At mile twenty I was not happy and my blisters were really starting to affect me. At times I was at a 16 minute pace.
At twenty-one all I could think was I couldn’t wait to do this again. Then I dropped my last shot block. I ate it. Rocks and all. Judge me.
At twenty-two there was the temptation station. A big sign that said, “Anybody can run a marathon sober. Just screw it!” followed by the Nike check. What did they have? Shots of tequila. I would have died right there on the pavement if I had done a shot, but it did make me smile. I realized I needed to keep smiling and entertain myself so for two miles I sang. Outloud. To myself. And to some guy who looked like he was struggling. Best motivation song ever… New Radical, “You Get What You Give.” “We’ve got the dreamers disease,” “Don’t give up, you’ve got a reason to live,” “Four a.m. we ran a miracle mile.” That was on repeat for the entire remainder of the marathon.

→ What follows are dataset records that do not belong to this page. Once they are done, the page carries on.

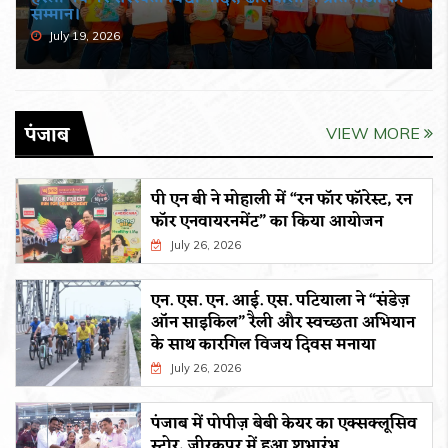
सम्मान।
July 19, 2026
पंजाब
VIEW MORE
पी एन बी ने मोहाली में “रन फॉर फॉरेस्ट, रन
फॉर एनवायरनमेंट” का किया आयोजन
July 26, 2026
एन. एस. एन. आई. एस. पटियाला ने “संडेज़
ऑन साइकिल” रैली और स्वच्छता अभियान
के साथ कारगिल विजय दिवस मनाया
July 26, 2026
पंजाब में पोपीज़ बेबी केयर का एक्सक्लूसिव
स्टोर, जीरकपुर में हुआ शुभारंभ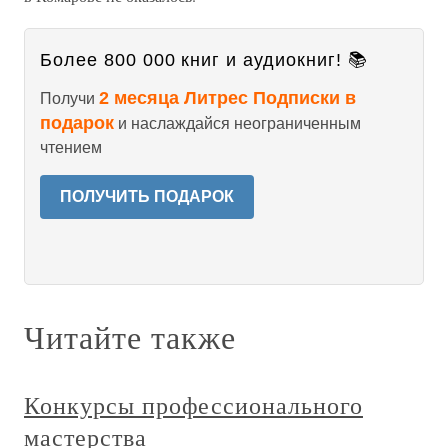
Более 800 000 книг и аудиокниг! 📚
2 месяца Литрес Подписки в
Получи
подарок
и наслаждайся неограниченным
чтением
ПОЛУЧИТЬ ПОДАРОК
Читайте также
Конкурсы профессионального
мастерства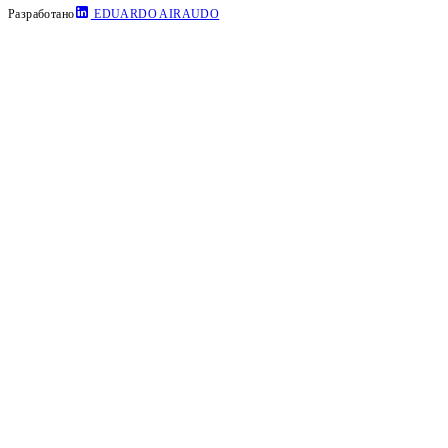
Разработано
EDUARDO AIRAUDO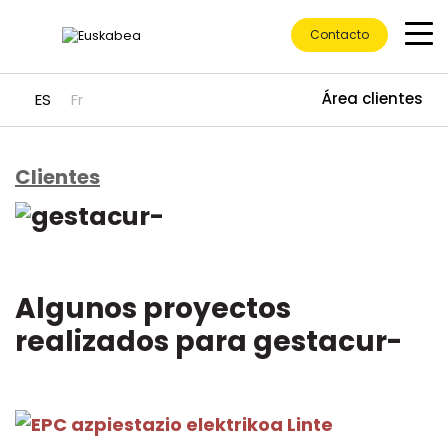
Contacto
Área clientes
ES
Fr
Clientes
Ir directamente al contenido
Algunos proyectos
realizados para gestacur-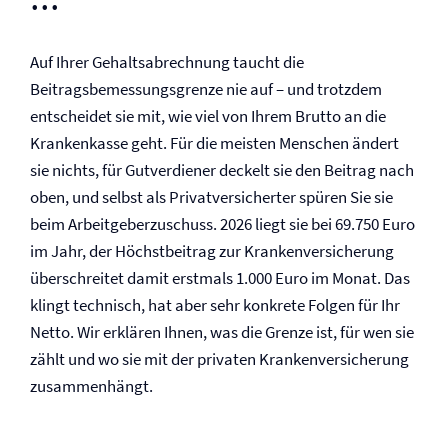
Auf Ihrer Gehaltsabrechnung taucht die
Beitragsbemessungsgrenze nie auf – und trotzdem
entscheidet sie mit, wie viel von Ihrem Brutto an die
Krankenkasse geht. Für die meisten Menschen ändert
sie nichts, für Gutverdiener deckelt sie den Beitrag nach
oben, und selbst als Privatversicherter spüren Sie sie
beim Arbeitgeberzuschuss. 2026 liegt sie bei 69.750 Euro
im Jahr, der Höchstbeitrag zur Kranken­versicherung
überschreitet damit erstmals 1.000 Euro im Monat. Das
klingt technisch, hat aber sehr konkrete Folgen für Ihr
Netto. Wir erklären Ihnen, was die Grenze ist, für wen sie
zählt und wo sie mit der privaten Kranken­versicherung
zusammenhängt.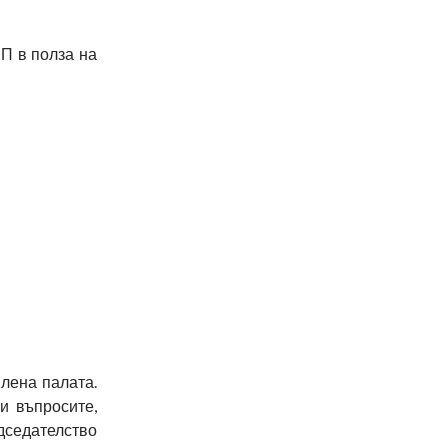
П в полза на
лена палата.
и въпросите,
едседателство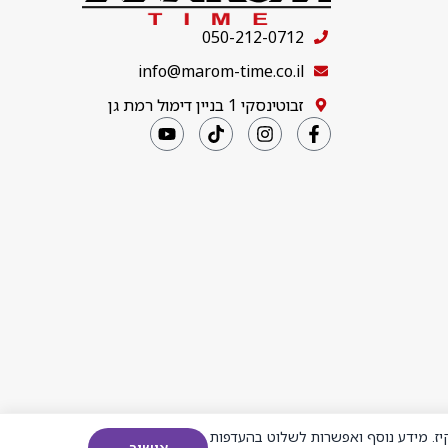
050-212-0712
info@marom-time.co.il
זבוטינסקי 1 בניין דימול רמת גן
ז. מידע נוסף ואפשרות לשלוט בהעדפות
אישור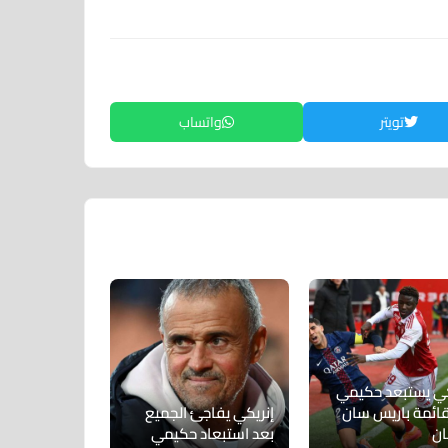
تويتر
واتساب
كي يستبعد حكيمي
ائمة باريس سان
إنريكي يفاجئ الجميع
ان
بعد استبعاد حكيمي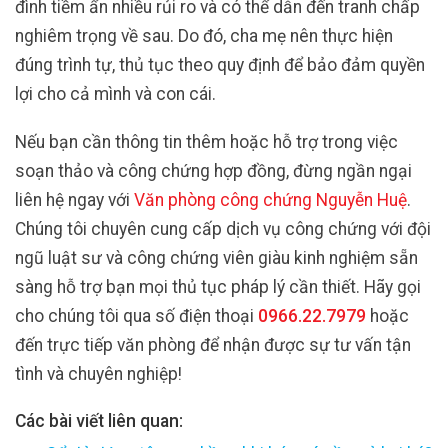
đình tiềm ẩn nhiều rủi ro và có thể dẫn đến tranh chấp
nghiêm trọng về sau. Do đó, cha mẹ nên thực hiện
đúng trình tự, thủ tục theo quy định để bảo đảm quyền
lợi cho cả mình và con cái.
Nếu bạn cần thông tin thêm hoặc hỗ trợ trong việc
soạn thảo và công chứng hợp đồng, đừng ngần ngại
liên hệ ngay với
Văn phòng công chứng Nguyễn Huệ
.
Chúng tôi chuyên cung cấp dịch vụ công chứng với đội
ngũ luật sư và công chứng viên giàu kinh nghiệm sẵn
sàng hỗ trợ bạn mọi thủ tục pháp lý cần thiết. Hãy gọi
cho chúng tôi qua số điện thoại
0966.22.7979
hoặc
đến trực tiếp văn phòng để nhận được sự tư vấn tận
tình và chuyên nghiệp!
Các bài viết liên quan: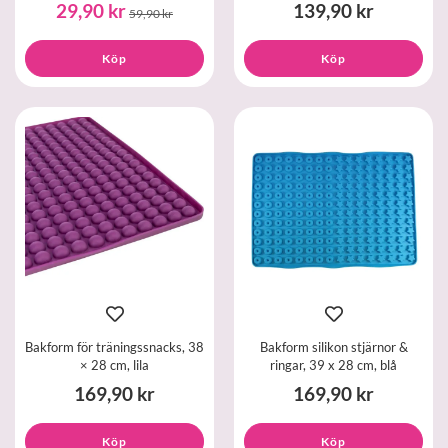
29,90 kr
139,90 kr
59,90 kr
Köp
Köp
Bakform för träningssnacks, 38
Bakform silikon stjärnor &
× 28 cm, lila
ringar, 39 x 28 cm, blå
169,90 kr
169,90 kr
Köp
Köp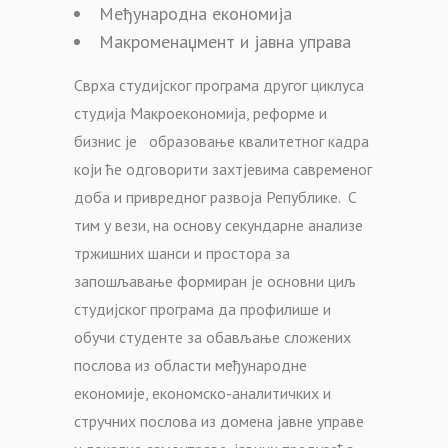
Међународна економија
Макроменаџмент и јавна управа
Сврха студијског програма другог циклуса
студија Макроекономија, реформе и
бизнис је образовање квалитетног кадра
који ће одговорити захтјевима савременог
доба и привредног развоја Републике. С
тим у вези, на основу секундарне анализе
тржишних шанси и простора за
запошљавање формиран је основни циљ
студијског програма да профилише и
обучи студенте за обављање сложених
послова из области међународне
економије, економско-аналитичких и
стручних послова из домена јавне управе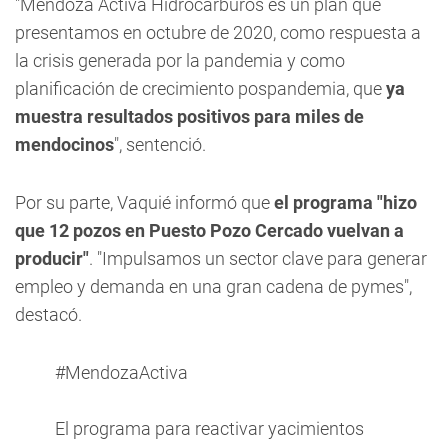
"Mendoza Activa Hidrocarburos es un plan que
presentamos en octubre de 2020, como respuesta a
la crisis generada por la pandemia y como
planificación de crecimiento pospandemia, que
ya
muestra resultados positivos para miles de
mendocinos
", sentenció.
Por su parte, Vaquié informó que
el programa "hizo
que 12 pozos en Puesto Pozo Cercado vuelvan a
producir"
. "Impulsamos un sector clave para generar
empleo y demanda en una gran cadena de pymes",
destacó.
#MendozaActiva
El programa para reactivar yacimientos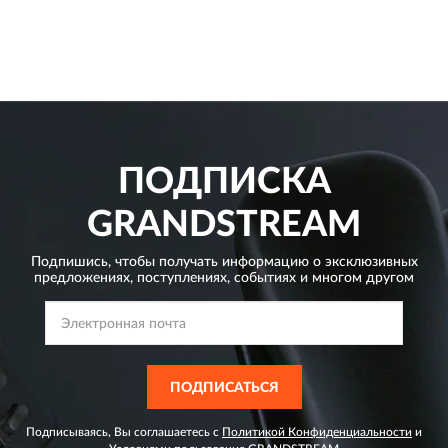
ПОДПИСКА
GRANDSTREAM
Подпишись, чтобы получать информацию о эксклюзивных
предложениях,
поступлениях, событиях и многом другом
ПОДПИСАТЬСЯ
Подписываясь, Вы соглашаетесь с
Политикой Конфиденциальности
и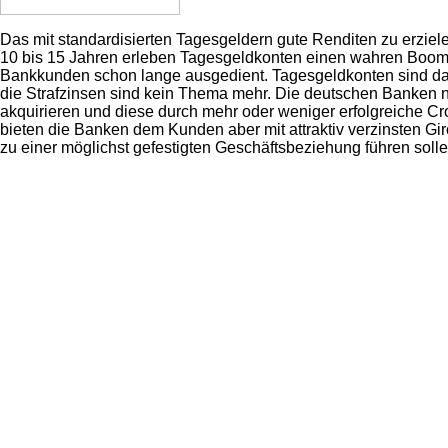
Das mit standardisierten Tagesgeldern gute Renditen zu erziele
10 bis 15 Jahren erleben Tagesgeldkonten einen wahren Boom.
Bankkunden schon lange ausgedient. Tagesgeldkonten sind das
die Strafzinsen sind kein Thema mehr. Die deutschen Banken
akquirieren und diese durch mehr oder weniger erfolgreiche Cr
bieten die Banken dem Kunden aber mit attraktiv verzinsten Gi
zu einer möglichst gefestigten Geschäftsbeziehung führen solle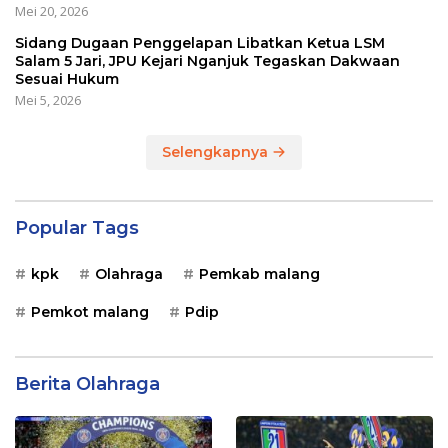
Mei 20, 2026
Sidang Dugaan Penggelapan Libatkan Ketua LSM
Salam 5 Jari, JPU Kejari Nganjuk Tegaskan Dakwaan
Sesuai Hukum
Mei 5, 2026
Selengkapnya
Popular Tags
kpk
Olahraga
Pemkab malang
Pemkot malang
Pdip
Berita Olahraga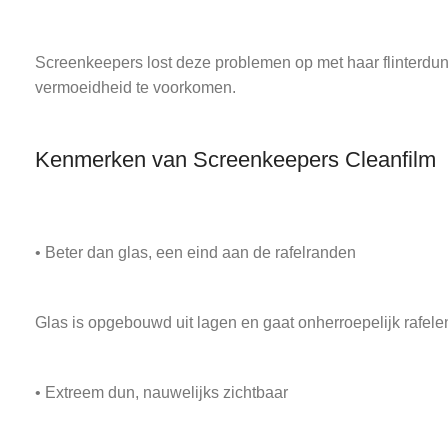
Screenkeepers lost deze problemen op met haar flinterdun
vermoeidheid te voorkomen.
Kenmerken van Screenkeepers Cleanfilm
• Beter dan glas, een eind aan de rafelranden
Glas is opgebouwd uit lagen en gaat onherroepelijk rafelen 
• Extreem dun, nauwelijks zichtbaar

Miles 24-26. My goal was four hours. I packed four hours of shot blocks. Along with being a genius, I am also diabetic. My blood sugar got low, I got dizzy, and my other personality that is caused by low blood sugar came out. I call her Crazy Bitch. Don’t tell her though. She is scary. I was FURIOUS. Not that it took me an hour longer because of the blisters, not because I should have planned better and brought more shot blocks, not because I was in pain. No reason other than I was just pist.
26-26.2 I was ready to be done. I sped up real fast to finish the .2 which of course had cobble stones. My blisters loved it. Jamie ran that last bit with me and I stopped after we crossed the first mat. Then she told me that wasn’t the finish and there were two more twenty feet away so I sped up again.
Immediately after finishing I inhaled two cookies. When my blood sugar still wasn’t high enough I inhaled two more. Then I took my shoes off and about died. There was no way those shoes were going back on so we headed to the medic tent where they gauzed and wrapped my feet. Blue coband is a new style, I promise. On the way home we stopped at McDonald’s to use the bathroom and Jamie tried to make me eat. I choked down two chicken nuggets before giving up on life and crawling to the car.
I wanted to throw up the whole way home. I took a nice hot bath, slept for half an hour, took another hot bath and then we had a family emergency so we were in the ER until midnight. I planned on waking up feeling like death. I woke up hurting everywhere, but my fever and nausea was gone. I can deal with physical pain. I will take a good stabbing before I’d ever agree to deal with nausea. It is the worst kind of pain in the world to me.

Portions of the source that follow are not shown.